Shares of American Eagle Outfitters AEO fell nearly 17% yesterday after the company reported that fiscal first-quarter earnings plunged by half on losses from its failed MARTIN+OSA chain, masking higher sales. The retailer forecast current-quarter earnings well below Street estimates.
Though those headlines look quite bearish, I think the company deserves a second look. The company has essentially no debt, comp store sales were up 5% on the quarter, the stock is running at a forward P/E of 9.6x and a PEG Ratio of 0.78, and has a dividend yield of 3.16%.
Those are facts, not conjecture about how the company has “lost its luster” as I am hearing from pundits.

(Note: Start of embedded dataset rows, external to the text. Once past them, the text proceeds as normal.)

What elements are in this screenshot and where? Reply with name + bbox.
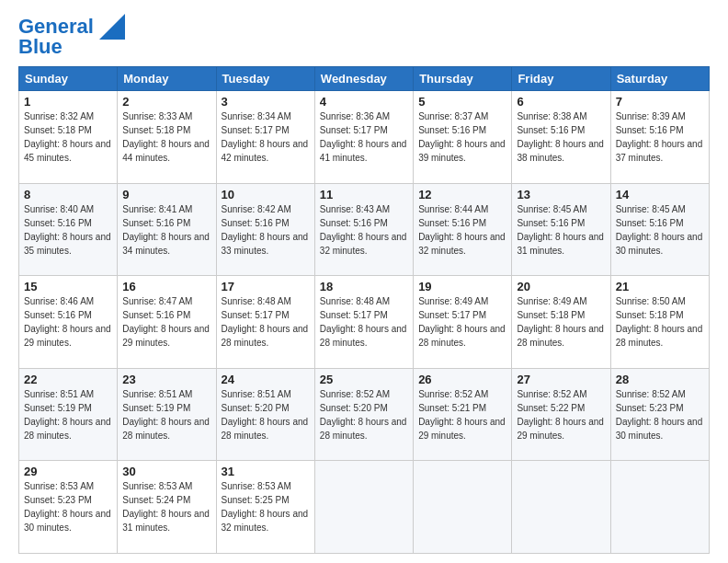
weekday-header: Monday xyxy=(118,67,216,91)
day-info: Sunrise: 8:48 AMSunset: 5:17 PMDaylight:… xyxy=(222,296,309,348)
calendar-day-cell: 13Sunrise: 8:45 AMSunset: 5:16 PMDayligh… xyxy=(512,183,610,276)
weekday-header: Sunday xyxy=(19,67,118,91)
day-number: 24 xyxy=(222,373,310,386)
day-info: Sunrise: 8:49 AMSunset: 5:18 PMDaylight:… xyxy=(517,296,604,348)
day-number: 28 xyxy=(616,373,704,386)
calendar-day-cell: 28Sunrise: 8:52 AMSunset: 5:23 PMDayligh… xyxy=(610,368,709,461)
day-info: Sunrise: 8:51 AMSunset: 5:20 PMDaylight:… xyxy=(222,389,309,441)
day-info: Sunrise: 8:52 AMSunset: 5:23 PMDaylight:… xyxy=(616,389,703,441)
calendar-week-row: 15Sunrise: 8:46 AMSunset: 5:16 PMDayligh… xyxy=(19,276,710,369)
calendar-day-cell: 31Sunrise: 8:53 AMSunset: 5:25 PMDayligh… xyxy=(216,461,314,554)
calendar-day-cell: 23Sunrise: 8:51 AMSunset: 5:19 PMDayligh… xyxy=(118,368,216,461)
calendar-day-cell: 10Sunrise: 8:42 AMSunset: 5:16 PMDayligh… xyxy=(216,183,314,276)
calendar-day-cell: 2Sunrise: 8:33 AMSunset: 5:18 PMDaylight… xyxy=(118,91,216,184)
day-number: 9 xyxy=(122,188,210,201)
day-number: 10 xyxy=(222,188,310,201)
calendar-week-row: 22Sunrise: 8:51 AMSunset: 5:19 PMDayligh… xyxy=(19,368,710,461)
day-number: 20 xyxy=(517,280,605,293)
day-info: Sunrise: 8:49 AMSunset: 5:17 PMDaylight:… xyxy=(418,296,506,348)
day-number: 26 xyxy=(418,373,506,386)
day-info: Sunrise: 8:47 AMSunset: 5:16 PMDaylight:… xyxy=(122,296,210,348)
calendar-day-cell: 19Sunrise: 8:49 AMSunset: 5:17 PMDayligh… xyxy=(414,276,512,369)
calendar-week-row: 1Sunrise: 8:32 AMSunset: 5:18 PMDaylight… xyxy=(19,91,710,184)
calendar-day-cell: 27Sunrise: 8:52 AMSunset: 5:22 PMDayligh… xyxy=(512,368,610,461)
day-info: Sunrise: 8:37 AMSunset: 5:16 PMDaylight:… xyxy=(418,111,506,163)
calendar-day-cell: 17Sunrise: 8:48 AMSunset: 5:17 PMDayligh… xyxy=(216,276,314,369)
day-number: 1 xyxy=(24,95,112,109)
day-info: Sunrise: 8:51 AMSunset: 5:19 PMDaylight:… xyxy=(122,389,210,441)
calendar-day-cell: 11Sunrise: 8:43 AMSunset: 5:16 PMDayligh… xyxy=(314,183,413,276)
weekday-header: Saturday xyxy=(610,67,709,91)
calendar-header-row: SundayMondayTuesdayWednesdayThursdayFrid… xyxy=(19,67,710,91)
calendar-day-cell xyxy=(414,461,512,554)
day-number: 30 xyxy=(122,465,210,478)
day-info: Sunrise: 8:53 AMSunset: 5:23 PMDaylight:… xyxy=(24,481,111,533)
weekday-header: Friday xyxy=(512,67,610,91)
day-number: 6 xyxy=(517,95,605,109)
day-info: Sunrise: 8:33 AMSunset: 5:18 PMDaylight:… xyxy=(122,111,210,163)
day-info: Sunrise: 8:39 AMSunset: 5:16 PMDaylight:… xyxy=(616,111,703,163)
calendar-day-cell xyxy=(314,461,413,554)
day-number: 18 xyxy=(320,280,408,293)
calendar-day-cell xyxy=(610,461,709,554)
day-number: 5 xyxy=(418,95,506,109)
calendar-day-cell: 25Sunrise: 8:52 AMSunset: 5:20 PMDayligh… xyxy=(314,368,413,461)
day-info: Sunrise: 8:46 AMSunset: 5:16 PMDaylight:… xyxy=(24,296,111,348)
day-number: 13 xyxy=(517,188,605,201)
day-info: Sunrise: 8:34 AMSunset: 5:17 PMDaylight:… xyxy=(222,111,309,163)
weekday-header: Tuesday xyxy=(216,67,314,91)
day-number: 14 xyxy=(616,188,704,201)
day-info: Sunrise: 8:45 AMSunset: 5:16 PMDaylight:… xyxy=(616,204,703,256)
day-number: 11 xyxy=(320,188,408,201)
calendar-day-cell: 21Sunrise: 8:50 AMSunset: 5:18 PMDayligh… xyxy=(610,276,709,369)
calendar-week-row: 8Sunrise: 8:40 AMSunset: 5:16 PMDaylight… xyxy=(19,183,710,276)
day-number: 29 xyxy=(24,465,112,478)
day-info: Sunrise: 8:51 AMSunset: 5:19 PMDaylight:… xyxy=(24,389,111,441)
day-info: Sunrise: 8:52 AMSunset: 5:21 PMDaylight:… xyxy=(418,389,506,441)
day-number: 2 xyxy=(122,95,210,109)
day-info: Sunrise: 8:44 AMSunset: 5:16 PMDaylight:… xyxy=(418,204,506,256)
svg-marker-0 xyxy=(99,14,125,40)
logo-text: General Blue xyxy=(18,17,94,57)
logo-icon xyxy=(99,14,125,40)
calendar-day-cell: 18Sunrise: 8:48 AMSunset: 5:17 PMDayligh… xyxy=(314,276,413,369)
page: General Blue SundayMondayTuesdayWednesda… xyxy=(0,0,728,563)
weekday-header: Wednesday xyxy=(314,67,413,91)
calendar-day-cell: 26Sunrise: 8:52 AMSunset: 5:21 PMDayligh… xyxy=(414,368,512,461)
calendar-day-cell: 6Sunrise: 8:38 AMSunset: 5:16 PMDaylight… xyxy=(512,91,610,184)
day-info: Sunrise: 8:52 AMSunset: 5:22 PMDaylight:… xyxy=(517,389,604,441)
day-number: 12 xyxy=(418,188,506,201)
day-number: 4 xyxy=(320,95,408,109)
day-number: 21 xyxy=(616,280,704,293)
weekday-header: Thursday xyxy=(414,67,512,91)
calendar-day-cell: 5Sunrise: 8:37 AMSunset: 5:16 PMDaylight… xyxy=(414,91,512,184)
day-number: 15 xyxy=(24,280,112,293)
day-info: Sunrise: 8:36 AMSunset: 5:17 PMDaylight:… xyxy=(320,111,407,163)
day-number: 7 xyxy=(616,95,704,109)
day-number: 17 xyxy=(222,280,310,293)
calendar-day-cell: 20Sunrise: 8:49 AMSunset: 5:18 PMDayligh… xyxy=(512,276,610,369)
day-number: 23 xyxy=(122,373,210,386)
day-info: Sunrise: 8:43 AMSunset: 5:16 PMDaylight:… xyxy=(320,204,407,256)
day-number: 8 xyxy=(24,188,112,201)
calendar-day-cell: 24Sunrise: 8:51 AMSunset: 5:20 PMDayligh… xyxy=(216,368,314,461)
day-number: 19 xyxy=(418,280,506,293)
calendar-day-cell: 8Sunrise: 8:40 AMSunset: 5:16 PMDaylight… xyxy=(19,183,118,276)
day-info: Sunrise: 8:40 AMSunset: 5:16 PMDaylight:… xyxy=(24,204,111,256)
calendar-day-cell: 29Sunrise: 8:53 AMSunset: 5:23 PMDayligh… xyxy=(19,461,118,554)
calendar-day-cell: 1Sunrise: 8:32 AMSunset: 5:18 PMDaylight… xyxy=(19,91,118,184)
calendar-day-cell: 14Sunrise: 8:45 AMSunset: 5:16 PMDayligh… xyxy=(610,183,709,276)
calendar-day-cell: 4Sunrise: 8:36 AMSunset: 5:17 PMDaylight… xyxy=(314,91,413,184)
day-number: 31 xyxy=(222,465,310,478)
calendar-day-cell: 3Sunrise: 8:34 AMSunset: 5:17 PMDaylight… xyxy=(216,91,314,184)
calendar-table: SundayMondayTuesdayWednesdayThursdayFrid… xyxy=(18,66,710,554)
day-info: Sunrise: 8:42 AMSunset: 5:16 PMDaylight:… xyxy=(222,204,309,256)
calendar-day-cell xyxy=(512,461,610,554)
calendar-week-row: 29Sunrise: 8:53 AMSunset: 5:23 PMDayligh… xyxy=(19,461,710,554)
calendar-day-cell: 30Sunrise: 8:53 AMSunset: 5:24 PMDayligh… xyxy=(118,461,216,554)
header: General Blue xyxy=(18,17,710,57)
day-info: Sunrise: 8:50 AMSunset: 5:18 PMDaylight:… xyxy=(616,296,703,348)
day-number: 27 xyxy=(517,373,605,386)
calendar-day-cell: 22Sunrise: 8:51 AMSunset: 5:19 PMDayligh… xyxy=(19,368,118,461)
logo-blue: Blue xyxy=(18,35,63,58)
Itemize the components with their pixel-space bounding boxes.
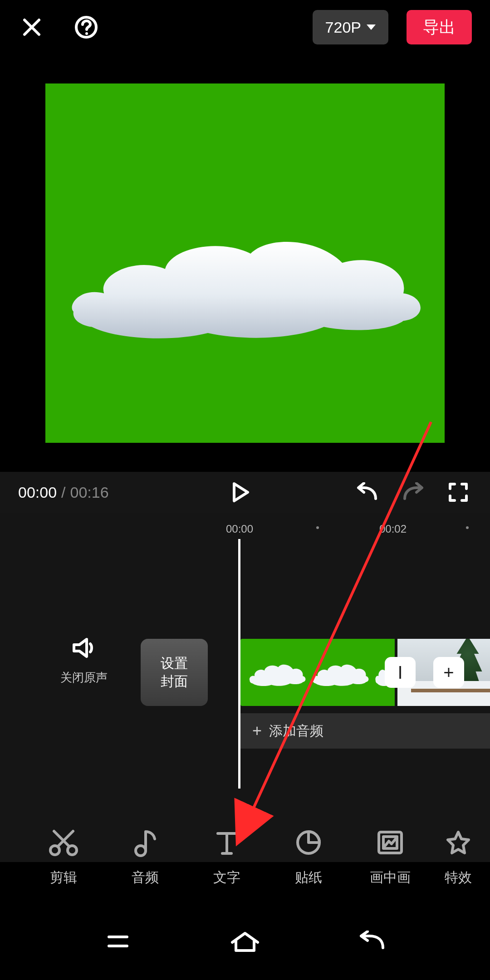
tool-sticker[interactable]: 贴纸 — [268, 826, 349, 903]
ruler-dot — [466, 526, 469, 529]
ruler-dot — [316, 526, 319, 529]
playhead[interactable] — [238, 539, 240, 789]
scissors-icon — [49, 826, 78, 859]
sticker-icon — [295, 826, 322, 859]
plus-icon: + — [252, 721, 262, 740]
speaker-icon — [52, 634, 116, 662]
timeline-ruler[interactable]: 00:00 00:02 — [0, 513, 490, 540]
nav-home[interactable] — [222, 923, 268, 960]
ruler-tick: 00:02 — [379, 523, 407, 535]
export-button[interactable]: 导出 — [407, 10, 472, 44]
tool-row: 剪辑 音频 文字 贴纸 画中画 特效 — [0, 826, 490, 903]
playback-bar: 00:00 / 00:16 — [0, 472, 490, 513]
resolution-selector[interactable]: 720P — [313, 10, 388, 44]
add-audio-track[interactable]: + 添加音频 — [240, 713, 490, 749]
preview-content — [45, 83, 445, 443]
ruler-tick: 00:00 — [226, 523, 253, 535]
fullscreen-button[interactable] — [445, 479, 472, 506]
tool-text[interactable]: 文字 — [186, 826, 268, 903]
svg-point-4 — [136, 846, 146, 856]
nav-recent[interactable] — [95, 923, 141, 960]
transition-handle-left[interactable]: I — [385, 657, 416, 688]
text-icon — [214, 826, 240, 859]
picture-in-picture-icon — [376, 826, 404, 859]
time-duration: 00:16 — [70, 484, 109, 501]
music-note-icon — [132, 826, 158, 859]
cloud-graphic — [61, 220, 428, 342]
redo-button[interactable] — [399, 479, 426, 506]
resolution-label: 720P — [325, 19, 361, 36]
play-button[interactable] — [227, 479, 254, 506]
tool-audio[interactable]: 音频 — [104, 826, 186, 903]
system-nav-bar — [0, 912, 490, 980]
time-current: 00:00 — [18, 484, 57, 501]
help-button[interactable] — [73, 14, 100, 41]
transition-handle-add[interactable]: + — [433, 657, 464, 688]
set-cover-button[interactable]: 设置 封面 — [141, 639, 208, 706]
clip-1[interactable] — [240, 639, 395, 706]
timeline[interactable]: 00:00 00:02 关闭原声 设置 封面 I — [0, 513, 490, 862]
tool-fx[interactable]: 特效 — [431, 826, 485, 903]
preview-frame[interactable] — [45, 64, 445, 463]
chevron-down-icon — [367, 24, 376, 30]
video-track: 关闭原声 设置 封面 I + — [0, 639, 490, 706]
time-separator: / — [61, 484, 65, 501]
mute-original-audio[interactable]: 关闭原声 — [52, 634, 116, 686]
star-icon — [445, 826, 472, 859]
undo-button[interactable] — [354, 479, 381, 506]
top-bar: 720P 导出 — [0, 0, 490, 54]
preview-area — [0, 54, 490, 472]
tool-cut[interactable]: 剪辑 — [23, 826, 104, 903]
tool-pip[interactable]: 画中画 — [349, 826, 431, 903]
svg-point-1 — [85, 32, 88, 35]
nav-back[interactable] — [349, 923, 395, 960]
close-button[interactable] — [18, 14, 45, 41]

I think the stock is a buy very near this price; the technicals for the stock show support around the $12.00 and then around $10.00.
In addition to that I am seeing bullish put selling on the name today with the November $10 strike sold on the bid 6,000 times; open interest on the strike is only 27 contracts, which signals new positioning.
I tend to like that trade, but think that you can take better advantage of skew and volatility in the name. I believe that selling the January 2011 $10 put twice for a total of $1.60 and buying the November $15 call once for $0.80 is the way to play this. Net credit on the transaction is $0.80 (a 4% yield on the maximum capital allocation over the holding period; 8% yearly yield).
This gives you upside potential, a cash yield, and the ability to buy shares at roughly a 23% discount to the current trade price.